Insoweit sind auch Hardware-Lösungen in Betracht zu ziehen, selbst wenn diese mit hohen Kosten für Forschung oder Ausrüstung verbunden gewesen wären (OLG Hamm, Urteil vom 15.09.2025 - 18 U 90/25, juris Rn. 20 unter Bezugnahme auf die vorstehend unter (1) dargestellte Rechtsprechung des EuGH, vgl. insbesondere Urteil vom 14.07.2022 - C-128/20, juris Rn. 68 f.). Denn der Unionsgesetzgeber hat bei der Festlegung der Grenzwerte für Schadstoffemissionen die Interessen der Automobilhersteller und insbesondere die Kosten, die den Unternehmen durch die erforderliche Einhaltung dieser Werte auferlegt werden, bereits berücksichtigt. Es ist somit Sache der Hersteller, die technischen Vorrichtungen anzupassen und anzuwenden, damit diese Grenzwerte eingehalten werden (EuGH, Urteil vom 14.07.2022 - C-128/20, juris Rn. 67).
(a)
Die Typgenehmigung für den streitgegenständlichen Fahrzeugtyp wurde ausweislich der in Kopie bei der Gerichtsakte (Bl. 794 d. eA. II) befindlichen Zulassungsbescheinigung Teil I (dort Ziff. 6 zu Feld „K“) am 20.10.2017 erteilt.
(b)
Darauf, ob seinerzeit bereits einzelne Hersteller eine Technik bis zur Serienreife entwickelt oder sich dafür entschieden hatten, diese zunächst nur auf bestimmten Märkten zu verwenden, kommt es dabei nicht an. Denn eine Verfügbarkeit besteht nicht erst dann, wenn die Anwendung einem Hersteller unter Berücksichtigung eines Kosten-/Nutzen-Verhältnisses bereits wirtschaftlich vertretbar erscheint. Andernfalls bliebe es letztlich dem Hersteller überlassen, über die Voraussetzungen einer Ausnahme zu entscheiden. Dies schließt die Erforderlichkeit einer Weiterentwicklung der technischen Möglichkeiten ein, um Abschalteinrichtungen zu vermeiden. Eine frühzeitige Festlegung der Hersteller auf die bloße Entwicklung einer einzelnen Technik, etwa aufgrund von Kosten, Bauraumbedarf oder niedrigerem Kraftstoffverbrauch, soll nicht erfolgen. Nach der Rechtsprechung des EuGH (Urteil vom 14.07.2022 - C-128/20, juris Rn. 68) kann eine Ausnahme gerade nicht allein deshalb zugelassen werden, weil z.

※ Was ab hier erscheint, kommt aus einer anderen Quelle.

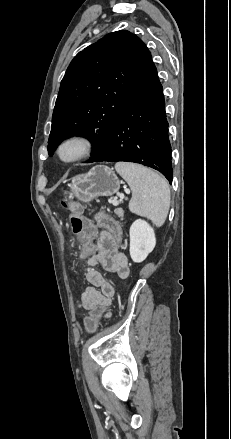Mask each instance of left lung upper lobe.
<instances>
[{
  "label": "left lung upper lobe",
  "instance_id": "1",
  "mask_svg": "<svg viewBox=\"0 0 231 439\" xmlns=\"http://www.w3.org/2000/svg\"><path fill=\"white\" fill-rule=\"evenodd\" d=\"M151 60L143 41L123 30L109 33L79 52L61 81L52 116L49 155L64 139L81 135L93 143L87 162L93 160Z\"/></svg>",
  "mask_w": 231,
  "mask_h": 439
}]
</instances>
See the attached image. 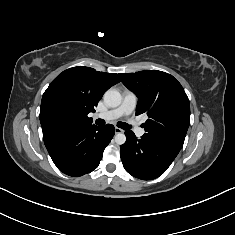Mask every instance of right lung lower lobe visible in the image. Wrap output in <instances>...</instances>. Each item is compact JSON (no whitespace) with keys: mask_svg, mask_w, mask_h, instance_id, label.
I'll return each instance as SVG.
<instances>
[{"mask_svg":"<svg viewBox=\"0 0 235 235\" xmlns=\"http://www.w3.org/2000/svg\"><path fill=\"white\" fill-rule=\"evenodd\" d=\"M115 128L107 124L73 128L45 138L51 159L63 173L78 177L92 172L100 163Z\"/></svg>","mask_w":235,"mask_h":235,"instance_id":"1","label":"right lung lower lobe"}]
</instances>
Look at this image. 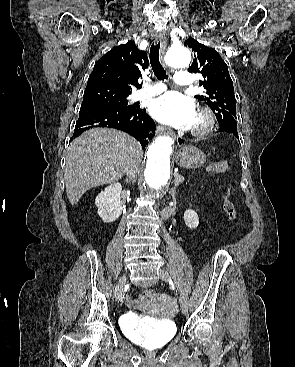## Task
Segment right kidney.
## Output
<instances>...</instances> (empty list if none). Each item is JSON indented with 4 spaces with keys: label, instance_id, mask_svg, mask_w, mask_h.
Wrapping results in <instances>:
<instances>
[{
    "label": "right kidney",
    "instance_id": "ca27d5eb",
    "mask_svg": "<svg viewBox=\"0 0 295 367\" xmlns=\"http://www.w3.org/2000/svg\"><path fill=\"white\" fill-rule=\"evenodd\" d=\"M122 186L119 183L109 185L95 199L98 215L105 223L116 221L122 214Z\"/></svg>",
    "mask_w": 295,
    "mask_h": 367
}]
</instances>
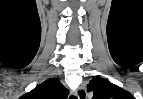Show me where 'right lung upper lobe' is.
<instances>
[{
	"mask_svg": "<svg viewBox=\"0 0 143 99\" xmlns=\"http://www.w3.org/2000/svg\"><path fill=\"white\" fill-rule=\"evenodd\" d=\"M68 93L58 79H48L20 99H67Z\"/></svg>",
	"mask_w": 143,
	"mask_h": 99,
	"instance_id": "1",
	"label": "right lung upper lobe"
}]
</instances>
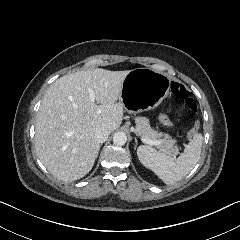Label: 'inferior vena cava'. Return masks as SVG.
Instances as JSON below:
<instances>
[{
    "instance_id": "obj_1",
    "label": "inferior vena cava",
    "mask_w": 240,
    "mask_h": 240,
    "mask_svg": "<svg viewBox=\"0 0 240 240\" xmlns=\"http://www.w3.org/2000/svg\"><path fill=\"white\" fill-rule=\"evenodd\" d=\"M110 135V131L107 129H99L96 134V141L99 143H104L108 136Z\"/></svg>"
}]
</instances>
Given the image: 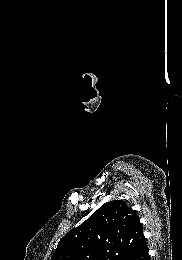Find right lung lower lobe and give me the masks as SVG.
Instances as JSON below:
<instances>
[{"instance_id": "right-lung-lower-lobe-1", "label": "right lung lower lobe", "mask_w": 182, "mask_h": 260, "mask_svg": "<svg viewBox=\"0 0 182 260\" xmlns=\"http://www.w3.org/2000/svg\"><path fill=\"white\" fill-rule=\"evenodd\" d=\"M123 260H150L146 241L129 253Z\"/></svg>"}]
</instances>
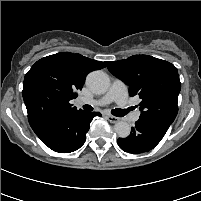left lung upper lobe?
<instances>
[{
  "mask_svg": "<svg viewBox=\"0 0 201 201\" xmlns=\"http://www.w3.org/2000/svg\"><path fill=\"white\" fill-rule=\"evenodd\" d=\"M109 71L125 82L130 95H139L140 119H160L172 123L178 113L181 83L177 68L164 60L134 55L106 62Z\"/></svg>",
  "mask_w": 201,
  "mask_h": 201,
  "instance_id": "1",
  "label": "left lung upper lobe"
}]
</instances>
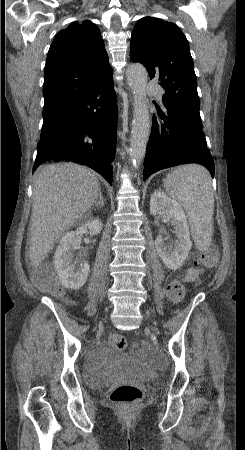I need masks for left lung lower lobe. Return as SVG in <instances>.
<instances>
[{"instance_id": "1", "label": "left lung lower lobe", "mask_w": 245, "mask_h": 450, "mask_svg": "<svg viewBox=\"0 0 245 450\" xmlns=\"http://www.w3.org/2000/svg\"><path fill=\"white\" fill-rule=\"evenodd\" d=\"M166 112L152 118L143 179L165 168L200 163L214 177V162L207 148L203 126L179 106L164 103Z\"/></svg>"}]
</instances>
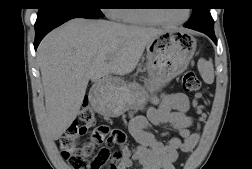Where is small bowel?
Segmentation results:
<instances>
[{
	"label": "small bowel",
	"mask_w": 252,
	"mask_h": 169,
	"mask_svg": "<svg viewBox=\"0 0 252 169\" xmlns=\"http://www.w3.org/2000/svg\"><path fill=\"white\" fill-rule=\"evenodd\" d=\"M190 101L182 92L164 93L151 97V106L144 114L131 113L128 129L138 146L134 150L125 149L115 154L114 169H128L133 160L138 169H175L178 151L189 152L198 141V134L190 131L192 118L188 115ZM152 125L170 126L177 135L167 144L156 139L149 130ZM102 142L93 135L90 144Z\"/></svg>",
	"instance_id": "obj_1"
}]
</instances>
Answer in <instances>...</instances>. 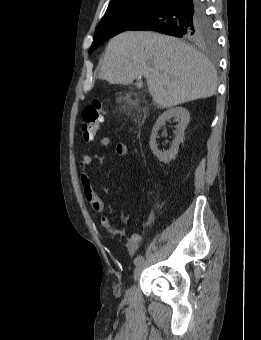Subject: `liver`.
<instances>
[{"mask_svg":"<svg viewBox=\"0 0 261 340\" xmlns=\"http://www.w3.org/2000/svg\"><path fill=\"white\" fill-rule=\"evenodd\" d=\"M142 76L160 108L208 98L217 90L214 66L185 42L151 31H126L113 37L99 79L130 85Z\"/></svg>","mask_w":261,"mask_h":340,"instance_id":"obj_1","label":"liver"}]
</instances>
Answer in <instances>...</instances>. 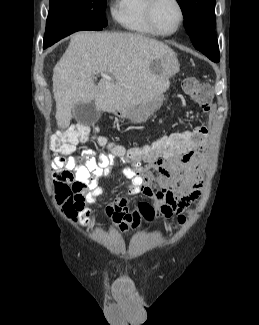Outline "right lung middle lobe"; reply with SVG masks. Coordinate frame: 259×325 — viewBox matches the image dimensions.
<instances>
[{
    "label": "right lung middle lobe",
    "instance_id": "right-lung-middle-lobe-1",
    "mask_svg": "<svg viewBox=\"0 0 259 325\" xmlns=\"http://www.w3.org/2000/svg\"><path fill=\"white\" fill-rule=\"evenodd\" d=\"M106 0H50L43 46L80 30H102Z\"/></svg>",
    "mask_w": 259,
    "mask_h": 325
}]
</instances>
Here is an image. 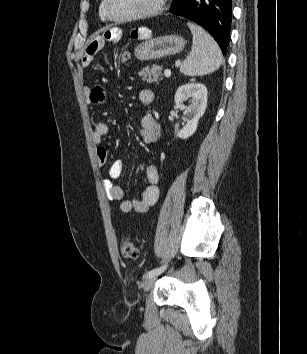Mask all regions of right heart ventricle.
Listing matches in <instances>:
<instances>
[{
	"label": "right heart ventricle",
	"instance_id": "obj_1",
	"mask_svg": "<svg viewBox=\"0 0 307 354\" xmlns=\"http://www.w3.org/2000/svg\"><path fill=\"white\" fill-rule=\"evenodd\" d=\"M99 16H100L101 20H103V21H107L110 19L105 12L103 0H101L100 4H99Z\"/></svg>",
	"mask_w": 307,
	"mask_h": 354
}]
</instances>
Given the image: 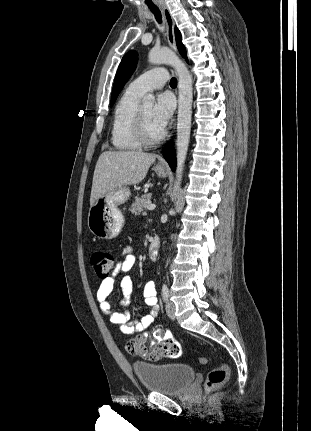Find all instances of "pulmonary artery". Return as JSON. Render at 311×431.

B. die Kosten für die Forschung hoch sind, die technische Ausrüstung teuer ist oder für den Nutzer häufigere und kostspieligere Wartungsarbeiten am Fahrzeug anfallen (Schleswig-Holsteinisches VG, Urteil vom 20.02.2023 - 3 A 113/18, juris Rn. 372). Ein Hersteller darf zudem Emissionskontrollsysteme nicht so konstruieren, dass ihre Bauteile ständiger Abschalteinrichtungen bedürfen, um störungsfrei zu funktionieren (OLG Karlsruhe, Urteil vom 30.04.2024 - 8 U 377/22, juris Rn. 20 m.w.N.).
(c)
Gemessen an diesen Maßstäben kann nicht festgestellt werden, dass zum maßgeblichen Zeitpunkt der EG-Typgenehmigung im Oktober 2017 keine andere technische Möglichkeit zur Aufrechterhaltung einer hohen AGR-Rate oder zur anderweitigen Stickoxidreduzierung bei einem Umgebungsluftdruck bestand, wie er regelmäßig ab einer Höhe von über 1.000 m über NN herrscht.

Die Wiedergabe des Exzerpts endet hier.